3. The method for compiling the neural network according to claim 2, wherein the optimizing of the intermediate representation file based on the performance analysis comprises:

portraying the performance of the operational operators through performance tests, generating a series of measured performances with varying parameters, obtaining influence parameters affecting the performance of the operational operators, and constructing a mathematical model by the influence parameters to portray the performance of the operational operators.

4. The method for compiling the neural network according to claim 3, wherein the optimizing of the intermediate representation file based on the single-node optimization comprises:

portraying the model parallelisms and operator fusion, selecting an optimal model parallelism for the operational operators, and portraying dimensions of fusion blocks, redundant computational amounts, and performance variation.

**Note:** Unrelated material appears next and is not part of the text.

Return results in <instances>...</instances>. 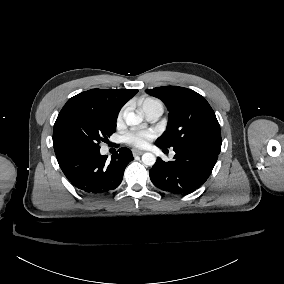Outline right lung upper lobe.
Masks as SVG:
<instances>
[{"label":"right lung upper lobe","mask_w":284,"mask_h":284,"mask_svg":"<svg viewBox=\"0 0 284 284\" xmlns=\"http://www.w3.org/2000/svg\"><path fill=\"white\" fill-rule=\"evenodd\" d=\"M137 89L115 90V89H91L75 95L68 101H83L93 104L111 116H118L122 106L131 99ZM57 159L65 154L60 153L54 146Z\"/></svg>","instance_id":"obj_1"}]
</instances>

5. The method for compiling the neural network according to claim 3, wherein the optimizing of the intermediate representation file based on the collaborated optimization comprises:

S21: reading a next basic layer;

S22: determining whether this next basic layer is capable of being fused with a current fusion block;

if capable, then performing S23: determining whether this next basic layer is a fully connected layer or a convolutional layer of the neural network;

if yes, performing S24: counting a computational amount of this next basic layer and adding it to a current total computational amount, and performing S25: adding this next basic layer to the current fusion block, and proceeding to S27;

if no, directly performing S25: adding this next basic layer to the current fusion block and proceeding to S27;

if not capable, performing S26: opening a new fusion block;

S27: determining whether the current total computational amount of fusion blocks exceeds a computation threshold, if yes, proceeding to S26; if no, returning to S21.

6. The method for compiling the neural network according to claim 3, wherein the generating of the network template file further comprises hiding redundant operations and exposing nodes to be optimized, by the abstraction layer.

7. The method for compiling the neural network according to claim 3, wherein the network template file is compiled into the executable inference application by a G++ compiler.

8. A system for compiling a neural network, comprising:

a translation module configured to translate a network file into an intermediate representation file;

an optimization module configured to optimize the intermediate representation file to obtain an optimized intermediate representation file, based on a performance analysis, single-node optimization, and collaborated optimization;

a file generation module configured to generate a network template file based on hardware interfaces through the optimized intermediate representation file; and

a compilation module configured to compile the network template file into an executable inference application.

9. A non-transitory computer-readable storage medium, configured to store a computer program, wherein the method for compiling the neural network according to claim 1 is implemented when the computer program is executed by a processor.

10. A compilation device, comprising a processor and a memory;

wherein the memory is configured to store a computer program, and the processor is configured to execute the computer program stored in the memory, such that the compilation device implements the method for compiling the neural network according to claim 1.